John Crawford III was shot last Aug. 5 after another shopper, Ronald Ritchie, called 911 to falsely report that he saw a black male waving a rifle at people including women and children. The Beavercreek Police Department released the interview with Ritchie, where he acknowledged to a detective that the claims he made to 911 call were not true. He admitted that Crawford never shouldered the replica weapon.

However, the police responded swiftly to the call, and in a matter of minutes John Crawford III was dead, shot twice by police who claim that he didn't respond to their orders to drop the weapon.

It was later learned from Walmart surveillance video footage that Crawford had picked up an air rifle from a shelf and walked around the store with it, talking on the phone. Other shoppers passed by him without showing concern or even seeming to notice him or the toy gun he held.

Security video, which attorney General Mike Dewine initially refused to release, also shows that he had only a fraction of a second to react to the police before he was shot. Despite turning his head toward the yelling officers, the rest of the Crawfords’s body remained facing a shelf. An autopsy confirms that the bullets were fired at the suspect’s side.

Another shopper, 37-year-old Angela Williams of Fairborn, died of cardiac arrest in the commotion after police ordered everyone out of the store following the shooting.

Ritchie has never been arrested for making false claims in the 911 call, despite clear evidence nearly everything he said to the operator was false.

John Crawford Jr, the father of the victim, told the Guardian UK that “He was the catalyst, if you will, in the whole sequence of events leading up to my son’s death,”. The elder Crawford continued “...He excited the call, and exaggerated the call, and frankly it was just a bunch of lies.”

Michael Wright, the attorney for the Crawford family, added that Ritchie “should be questioned on why the footage and what he said does not match. He’s basically lying with the dispatchers, he’s making up the story. So should he be prosecuted? Yes, I believe so.”

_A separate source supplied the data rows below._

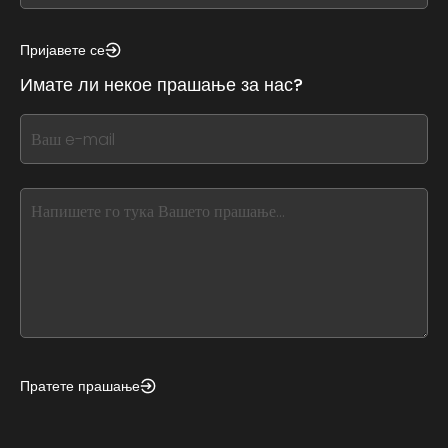
see
this,
Пријавете се
leave
Имате ли некое прашање за нас?
this
form
If
field
you
blank
see
this,
leave
this
form
field
blank
Пратете прашање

Officer Sean Williams — who remains on paid administrative duty while awaiting a U.S. Department of Justice review — shot Crawford, 22, claiming that the Fairfield man ignored two commands to drop the BB/pellet rifle he had picked up from a store shelf. The surveillance video of the shooting, shows John Crawford III, who was on his cell phone with the mother of his children, had .33 of a second to react to any commands. A grand jury concluded the shooting was justified. Federal authorities are still reviewing the case.

This shooting, along with other high-profile cases involving people who died at the hands of police, has sparked a national outrage against police brutality. citizens all over this country from all walks of life are coming together, as they did in Beavercreek this week, and demanding justice for the murder of unarmed black men in what appears to be a new civil rights movement.